Il Barcelò Aran Mantegna apre le sue porte ad un evento di quattro giorni, dedicato a diverse aziende italiane e internazionali, in un contesto rilassato e piacevole, coordinato dal 20 al 23 maggio, nella cornice romana declinata alla sua massima espressione primaverile.

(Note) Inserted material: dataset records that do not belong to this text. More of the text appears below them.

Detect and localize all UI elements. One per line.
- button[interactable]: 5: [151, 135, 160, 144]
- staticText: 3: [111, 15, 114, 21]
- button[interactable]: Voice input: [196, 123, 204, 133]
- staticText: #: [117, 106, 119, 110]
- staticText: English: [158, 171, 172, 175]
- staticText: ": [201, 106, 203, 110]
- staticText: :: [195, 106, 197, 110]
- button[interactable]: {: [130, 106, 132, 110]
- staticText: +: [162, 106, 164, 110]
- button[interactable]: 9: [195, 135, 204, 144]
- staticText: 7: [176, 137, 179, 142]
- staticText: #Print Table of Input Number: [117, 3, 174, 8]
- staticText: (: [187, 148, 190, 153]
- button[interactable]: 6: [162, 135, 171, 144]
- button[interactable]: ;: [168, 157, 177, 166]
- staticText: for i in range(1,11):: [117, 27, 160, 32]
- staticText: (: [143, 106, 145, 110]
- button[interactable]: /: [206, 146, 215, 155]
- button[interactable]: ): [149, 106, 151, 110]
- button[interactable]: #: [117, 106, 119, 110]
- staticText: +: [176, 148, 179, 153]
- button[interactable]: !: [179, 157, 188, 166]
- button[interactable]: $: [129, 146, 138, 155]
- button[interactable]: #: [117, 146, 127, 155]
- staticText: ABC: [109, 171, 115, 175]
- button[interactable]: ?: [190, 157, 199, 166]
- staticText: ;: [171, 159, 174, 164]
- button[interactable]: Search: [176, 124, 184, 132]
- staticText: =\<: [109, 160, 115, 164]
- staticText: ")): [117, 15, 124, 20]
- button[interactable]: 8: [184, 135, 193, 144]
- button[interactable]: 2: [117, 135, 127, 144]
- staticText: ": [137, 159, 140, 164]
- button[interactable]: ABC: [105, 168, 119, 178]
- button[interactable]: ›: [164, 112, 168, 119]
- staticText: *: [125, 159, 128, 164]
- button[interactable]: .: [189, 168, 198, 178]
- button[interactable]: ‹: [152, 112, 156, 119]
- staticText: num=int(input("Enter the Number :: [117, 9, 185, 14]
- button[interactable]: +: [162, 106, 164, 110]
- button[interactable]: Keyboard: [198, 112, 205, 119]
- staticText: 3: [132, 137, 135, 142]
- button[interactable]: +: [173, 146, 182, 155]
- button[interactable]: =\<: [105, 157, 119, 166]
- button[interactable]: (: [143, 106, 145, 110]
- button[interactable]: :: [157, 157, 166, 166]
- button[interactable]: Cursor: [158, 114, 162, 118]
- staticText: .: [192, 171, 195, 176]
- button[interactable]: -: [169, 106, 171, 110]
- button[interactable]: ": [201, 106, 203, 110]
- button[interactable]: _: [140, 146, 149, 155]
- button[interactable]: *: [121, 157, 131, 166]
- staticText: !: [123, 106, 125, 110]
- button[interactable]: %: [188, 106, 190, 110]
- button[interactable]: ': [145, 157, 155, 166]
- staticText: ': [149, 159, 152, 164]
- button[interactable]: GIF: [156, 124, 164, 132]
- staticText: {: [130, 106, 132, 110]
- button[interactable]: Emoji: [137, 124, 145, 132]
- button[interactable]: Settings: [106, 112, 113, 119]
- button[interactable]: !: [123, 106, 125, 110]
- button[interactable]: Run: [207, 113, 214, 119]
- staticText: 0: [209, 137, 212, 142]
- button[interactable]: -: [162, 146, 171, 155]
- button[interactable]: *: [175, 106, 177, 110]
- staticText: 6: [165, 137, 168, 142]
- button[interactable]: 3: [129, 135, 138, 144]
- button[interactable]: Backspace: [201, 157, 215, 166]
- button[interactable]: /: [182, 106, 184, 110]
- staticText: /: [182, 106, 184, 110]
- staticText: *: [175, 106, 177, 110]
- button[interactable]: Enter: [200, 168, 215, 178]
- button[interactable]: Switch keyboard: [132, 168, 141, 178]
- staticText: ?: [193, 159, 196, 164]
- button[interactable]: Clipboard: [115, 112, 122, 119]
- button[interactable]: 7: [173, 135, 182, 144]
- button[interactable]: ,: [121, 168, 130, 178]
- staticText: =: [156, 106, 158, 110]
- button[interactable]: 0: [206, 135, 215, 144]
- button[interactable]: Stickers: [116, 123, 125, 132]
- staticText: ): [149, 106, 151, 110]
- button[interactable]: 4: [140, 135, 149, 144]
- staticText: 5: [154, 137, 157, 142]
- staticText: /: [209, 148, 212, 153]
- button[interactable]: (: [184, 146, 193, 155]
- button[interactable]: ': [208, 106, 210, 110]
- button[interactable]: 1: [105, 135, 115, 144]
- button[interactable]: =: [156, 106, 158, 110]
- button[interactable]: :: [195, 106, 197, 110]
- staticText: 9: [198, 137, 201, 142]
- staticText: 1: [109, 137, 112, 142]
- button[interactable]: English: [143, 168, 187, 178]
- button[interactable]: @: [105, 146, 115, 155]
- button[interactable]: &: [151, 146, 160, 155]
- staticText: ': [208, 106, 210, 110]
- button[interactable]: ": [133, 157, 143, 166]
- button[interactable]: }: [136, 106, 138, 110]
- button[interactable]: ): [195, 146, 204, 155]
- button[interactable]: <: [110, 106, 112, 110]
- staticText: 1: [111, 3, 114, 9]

Non potevamo mancare e infatti, pur essendo il terzo evento della settimana, abbiamo onorato soprattutto l’invito arrivato direttamente da Gabriele Pezzuto export manager di Beni di Batasiolo, a cui è stato riservato un banco di assaggio all’interno della sezione dedicata al Nebbiolo.

Come non ricordare Riserva Grande, Associazione che si è occupata dell’organizzazione di questo evento, ospite di cantine e aziende vinicole ma anche di operatori food e agenzie di rappresentanza, in un concerto di energie che hanno puntato sulla centralità del vino e di tutte le sue caratteristiche in base alle zone di provenienza.

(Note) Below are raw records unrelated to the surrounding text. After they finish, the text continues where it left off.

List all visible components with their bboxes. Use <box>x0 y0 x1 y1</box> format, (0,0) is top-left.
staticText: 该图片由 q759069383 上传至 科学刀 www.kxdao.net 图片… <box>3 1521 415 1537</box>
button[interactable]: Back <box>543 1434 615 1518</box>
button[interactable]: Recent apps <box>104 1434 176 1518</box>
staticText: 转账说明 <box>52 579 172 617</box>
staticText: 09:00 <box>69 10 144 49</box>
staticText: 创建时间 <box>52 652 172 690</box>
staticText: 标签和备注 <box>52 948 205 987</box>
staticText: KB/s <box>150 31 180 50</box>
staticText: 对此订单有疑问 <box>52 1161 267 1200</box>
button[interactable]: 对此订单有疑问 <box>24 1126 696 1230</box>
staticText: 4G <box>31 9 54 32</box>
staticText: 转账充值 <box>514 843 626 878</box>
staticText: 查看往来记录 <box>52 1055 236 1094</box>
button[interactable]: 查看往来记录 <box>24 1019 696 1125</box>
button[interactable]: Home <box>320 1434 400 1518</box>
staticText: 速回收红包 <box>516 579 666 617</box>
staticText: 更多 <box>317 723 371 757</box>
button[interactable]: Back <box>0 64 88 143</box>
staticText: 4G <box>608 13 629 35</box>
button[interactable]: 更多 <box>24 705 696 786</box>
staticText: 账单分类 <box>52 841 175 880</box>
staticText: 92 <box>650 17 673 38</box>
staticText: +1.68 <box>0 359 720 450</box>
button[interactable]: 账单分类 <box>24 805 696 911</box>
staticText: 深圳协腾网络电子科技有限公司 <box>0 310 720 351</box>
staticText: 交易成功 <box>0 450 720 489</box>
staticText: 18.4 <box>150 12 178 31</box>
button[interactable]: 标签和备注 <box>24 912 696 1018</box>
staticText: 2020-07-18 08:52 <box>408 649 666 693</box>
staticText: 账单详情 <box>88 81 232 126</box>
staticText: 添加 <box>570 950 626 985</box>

Appassionati, winelover, operatori del settore sono stati accolti per degustare ma anche immergersi nel mondo del vino attraverso le curatissime masterclass alle quali non abbiamo sfortunatamente partecipato, dedicate tanto per citarne alcune all’Alto Piemonte, al Barolo di Sergio Germano, alle comparazioni alla cieca di Cesanese, alla retrospettiva ampelografica della Malvasia Puntinata e la presentazione dell’Associazione ORV, Oltre le Radici della Vite, con sede a Orvieto.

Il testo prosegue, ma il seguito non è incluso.